ESQL: GROUP BY ALL by leontyevdv · Pull Request #137367 · elastic/elasticsearch

leontyevdv · 2025-10-30T10:44:53Z

The final goal of the task #136253 is to output a list of dimensions for the time-series group.

We split this work into the three steps:

Support bare time-series aggregation functions and output the value of _tsid in the new _timeseries column:
Example:

TS k8s
| STATS avg = avg_over_time(network.cost) BY tbucket = TBUCKET(1 hour)

avg:double         | tbucket:datetime         | _timeseries:keyword
7.262931034482759  | 2024-05-10T00:00:00.000Z | KBGrBhmEnziumfgfOq1dn9NyLSzHbdLj0kfy_m-tXh-yxVR6b3E17ss
6.870689655172414  | 2024-05-10T00:00:00.000Z | KBGrBhmEnziumfgfOq1dn9NyLSzHck3A2MQiFrxrlvTQFP7YxbJ0rYg
6.635416666666667  | 2024-05-10T00:00:00.000Z | KBGrBhmEnziumfgfOq1dn9NyLSzHmDfU38IhLHmDYPRNCcqXvvDolM4

Load a list of dimensions and output them in the _timeseries column instead of _tsid (here is a doc about it).
Make the optimization to load a doc per _tsid.

This PR adds support for bare time-series aggregate functions and the _timeseries column into the output (step 1).

Part of #136253

Conflicts: x-pack/plugin/esql/qa/testFixtures/src/main/resources/k8s-timeseries.csv-spec

Conflicts: x-pack/plugin/esql/qa/testFixtures/src/main/java/org/elasticsearch/xpack/esql/LoadMapping.java x-pack/plugin/esql/qa/testFixtures/src/main/resources/k8s-timeseries.csv-spec

…-all-over-time' into esql-group-by-all-over-time

# Conflicts: # server/src/main/resources/transport/upper_bounds/8.18.csv # server/src/main/resources/transport/upper_bounds/8.19.csv # server/src/main/resources/transport/upper_bounds/9.0.csv # server/src/main/resources/transport/upper_bounds/9.1.csv # server/src/main/resources/transport/upper_bounds/9.2.csv # server/src/main/resources/transport/upper_bounds/9.3.csv # x-pack/plugin/esql/qa/testFixtures/src/main/resources/k8s-timeseries.csv-spec # x-pack/plugin/esql/src/main/java/org/elasticsearch/xpack/esql/optimizer/rules/logical/TranslateTimeSeriesAggregate.java # x-pack/plugin/esql/src/main/java/org/elasticsearch/xpack/esql/plan/logical/Drop.java

Cleanup Part of elastic#136253

Ignore GroupByAll in GenerativeForkRestTest Part of elastic#136253

elasticsearchmachine · 2025-11-19T17:23:23Z

Pinging @elastic/es-analytical-engine (Team:Analytics)

elasticsearchmachine · 2025-11-19T17:23:23Z

Pinging @elastic/es-storage-engine (Team:StorageEngine)

elasticsearchmachine · 2025-11-19T17:30:50Z

Hi @leontyevdv, I've updated the changelog YAML for you.

dnhatn

The approach looks good.

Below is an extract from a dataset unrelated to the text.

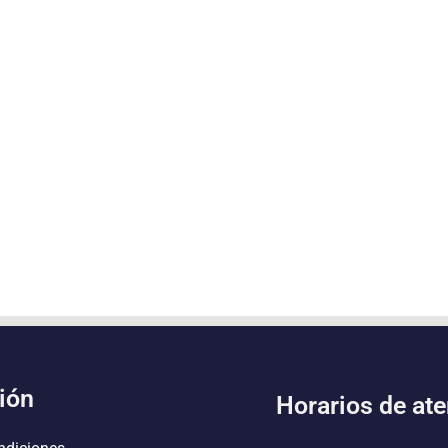
ión
Horarios de at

Thanks Dima! I played with the PR and think we can simplify the translation and dimension loading. Can you take a look at this patch to see if I missed anything?

dnhatn · 2025-11-06T00:53:54Z

x-pack/plugin/esql/src/main/java/org/elasticsearch/xpack/esql/plan/logical/Drop.java

+ * DROP commands are parsed into Drop objects, which the {@link org.elasticsearch.xpack.esql.analysis.Analyzer.ResolveRefs} rule then
+ * rewrites into {@link org.elasticsearch.xpack.esql.plan.logical.local.EsqlProject} plans, along with other projection-like commands.
+ * As such, Drop is neither serializable nor able to be mapped to a corresponding physical plan.
+ */


Can we revert this change? Adding Javadoc is great, but it should be done in a separate change.

dnhatn · 2025-11-19T18:13:19Z

.../src/main/java/org/elasticsearch/xpack/esql/optimizer/PostOptimizationPhasePlanVerifier.java

-            boolean ignoreError = hasProjectAwayColumns || hasLookupJoinExec || hasTextGroupingInTimeSeries;
+
+            // TranslateTimeSeriesAggregate may add a _timeseries attribute into the projection
+            boolean hasTimeseriesReplacingTsid = expectedOutputAttributes.stream()


Can we check TimeSeriesAggregate only? This could slow down simple queries like FROM x when the output has many fields.

dnhatn · 2025-11-19T18:18:43Z

.../src/main/java/org/elasticsearch/xpack/esql/expression/function/scalar/convert/ToString.java

        Map.entry(GEOHEX, (source, fieldEval) -> new ToStringFromGeoGridEvaluator.Factory(source, fieldEval, GEOHEX)),
-        Map.entry(AGGREGATE_METRIC_DOUBLE, ToStringFromAggregateMetricDoubleEvaluator.Factory::new)
+        Map.entry(AGGREGATE_METRIC_DOUBLE, ToStringFromAggregateMetricDoubleEvaluator.Factory::new),
+        Map.entry(TSID_DATA_TYPE, ToStringFromTsidEvaluator.Factory::new)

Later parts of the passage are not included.